When Bob was 6 years old, his dad, Earl, graduated from the American Auction College in Kansas City, Missouri. “I guess from the first time I heard Dad do his auction chant, I wanted to be an auctioneer.” In 1958, Bob and his wife, Winona, bought Home Base Auction in Bowman, North Dakota. At 27 years of age, Bob became the youngest owner/operator of a Livestock Auction Market in the United States. He attended his first National Auctioneers Association Convention in 1957 and went on to serve on their board of directors and as president beginning in 1968. Over the years, Bob served on many other auctioneer boards and received many honors from county fair boards, auctioneer associations and 4-H for his many contributions.
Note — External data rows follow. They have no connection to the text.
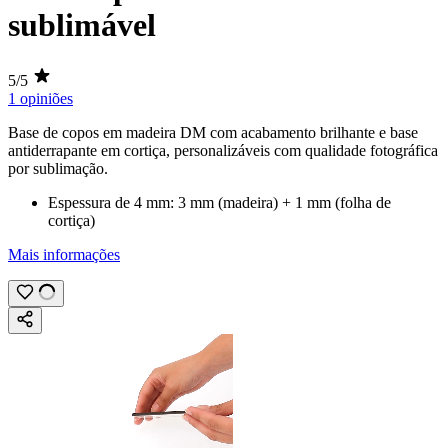
sublimável
5/5
1 opiniões
Base de copos em madeira DM com acabamento brilhante e base
antiderrapante em cortiça, personalizáveis com qualidade fotográfica
por
sublimação.
Espessura de
4 mm
:
3 mm
(madeira) +
1 mm
(folha de
cortiça)
Mais informações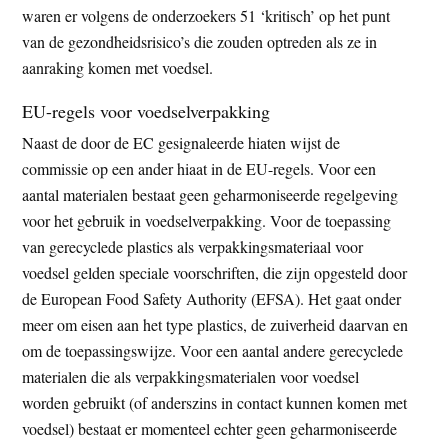
waren er volgens de onderzoekers 51 ‘kritisch’ op het punt
van de gezondheidsrisico’s die zouden optreden als ze in
aanraking komen met voedsel.
EU-regels voor voedselverpakking
Naast de door de EC gesignaleerde hiaten wijst de
commissie op een ander hiaat in de EU-regels. Voor een
aantal materialen bestaat geen geharmoniseerde regelgeving
voor het gebruik in voedselverpakking. Voor de toepassing
van gerecyclede plastics als verpakkingsmateriaal voor
voedsel gelden speciale voorschriften, die zijn opgesteld door
de European Food Safety Authority (EFSA). Het gaat onder
meer om eisen aan het type plastics, de zuiverheid daarvan en
om de toepassingswijze. Voor een aantal andere gerecyclede
materialen die als verpakkingsmaterialen voor voedsel
worden gebruikt (of anderszins in contact kunnen komen met
voedsel) bestaat er momenteel echter geen geharmoniseerde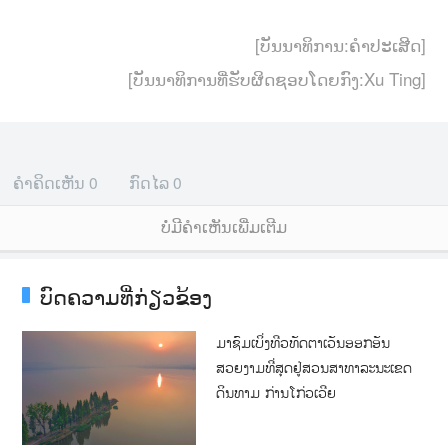
[ບັນນາທິການ:ຄຳປະເສີດ]
[ບັນນາທິການທີ່ຮັບຜິດຊອບໂດຍກົງ:Xu Ting]
ຄຳຄິດເຫັນ
0
ກົດໄລ
0
ບໍ່ມີຄໍາເຫັນເພີ່ມເຕີມ
ບົດຄວາມທີ່ກ່ຽວຂ້ອງ
ມາຊົມເບິ່ງທີວທັດຕາເວັນອອກອັນ
ສວຍງາມທີ່ສຸດຢູ່ສວນສາທາລະນະເຂດ
ດິນທາມ ກ່ານໂກ່ວເວີຍ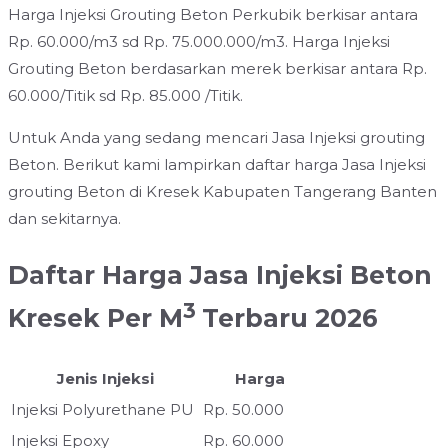
Harga Injeksi Grouting Beton Perkubik berkisar antara
Rp. 60.000/m3 sd Rp. 75.000.000/m3. Harga Injeksi
Grouting Beton berdasarkan merek berkisar antara Rp.
60.000/Titik sd Rp. 85.000 /Titik.
Untuk Anda yang sedang mencari Jasa Injeksi grouting
Beton. Berikut kami lampirkan daftar harga Jasa Injeksi
grouting Beton di Kresek Kabupaten Tangerang Banten
dan sekitarnya.
Daftar Harga Jasa Injeksi Beton
3
Kresek Per M
Terbaru 2026
Jenis Injeksi
Harga
Injeksi Polyurethane PU
Rp. 50.000
Injeksi Epoxy
Rp. 60.000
Bob is a member of the Western Writers of America and has written 5 books about his friends in the Lemmon area and rodeoing in Okinawa. His wife, Winona, was active in the auction industry, working alongside Bob in their auction business as head auction clerk and office manager at Home Base Auction and Penfield Auctions and helping edit his books. Winona was called to Heaven in 2015. They raised one son and four daughters: Bert, Patty, Laura, Joan, and Sam.
Bob now lives in Spearfish, South Dakota near his daughters, Laura and Joan, who brought him to the Jackrabbit Stampede in Brookings, South Dakota in April. He continues to be an active SDSU Rodeo supporter.